WHAT YOU WILL DO
What are the lines, written out exactly, from the one containing "Image resolution: width=700, height=2576." to the end of the entries below? Include both ends and nothing more.

DATASET
-- Opening Marker --
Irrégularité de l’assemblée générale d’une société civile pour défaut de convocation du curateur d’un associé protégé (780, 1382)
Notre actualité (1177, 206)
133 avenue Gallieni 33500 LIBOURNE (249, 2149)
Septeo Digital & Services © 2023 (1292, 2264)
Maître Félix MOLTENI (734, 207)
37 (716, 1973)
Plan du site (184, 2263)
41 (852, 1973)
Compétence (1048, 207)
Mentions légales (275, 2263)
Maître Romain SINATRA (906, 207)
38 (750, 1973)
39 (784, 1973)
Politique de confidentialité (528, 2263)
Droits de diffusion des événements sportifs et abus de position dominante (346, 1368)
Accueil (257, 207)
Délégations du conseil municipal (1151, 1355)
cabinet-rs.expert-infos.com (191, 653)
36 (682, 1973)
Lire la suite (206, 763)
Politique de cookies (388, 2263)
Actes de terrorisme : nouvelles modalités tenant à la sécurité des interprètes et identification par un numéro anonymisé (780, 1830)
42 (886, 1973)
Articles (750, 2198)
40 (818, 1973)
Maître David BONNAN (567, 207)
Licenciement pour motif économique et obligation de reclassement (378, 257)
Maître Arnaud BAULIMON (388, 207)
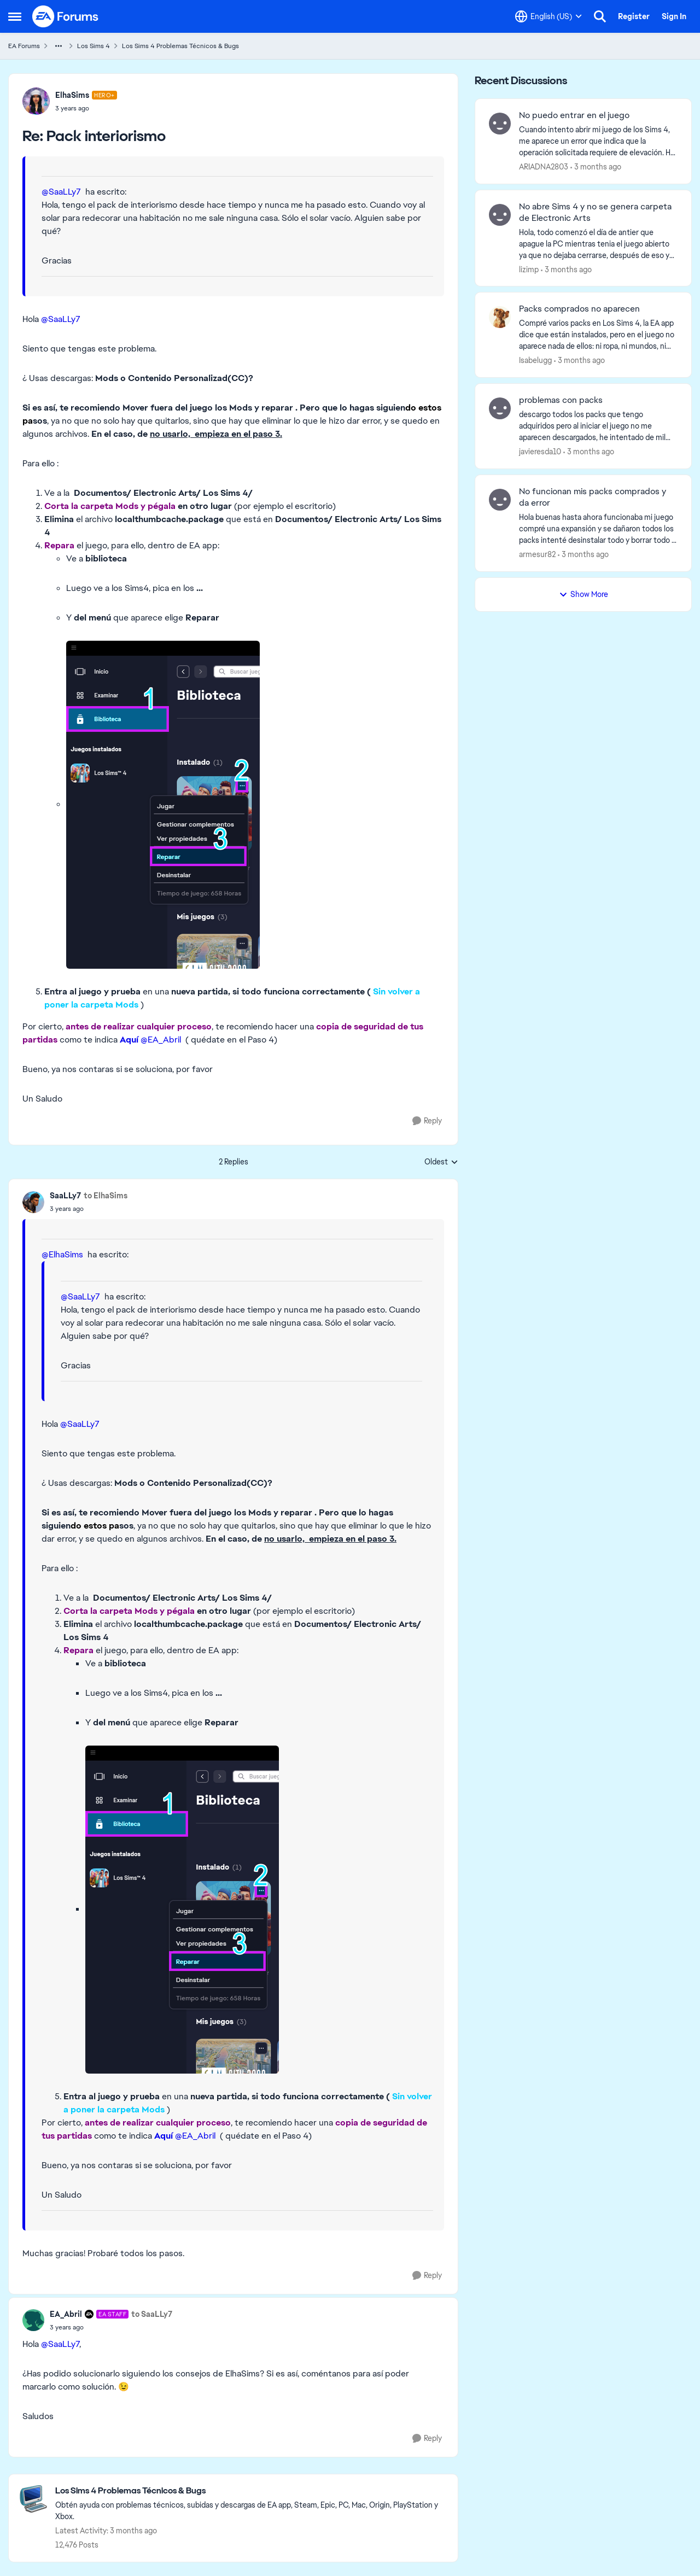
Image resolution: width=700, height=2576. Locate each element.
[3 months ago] (595, 167)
-- Closing Marker --
RESPONSE BOX
Image resolution: width=700, height=2576. Locate each element.
[3 months ago] (595, 167)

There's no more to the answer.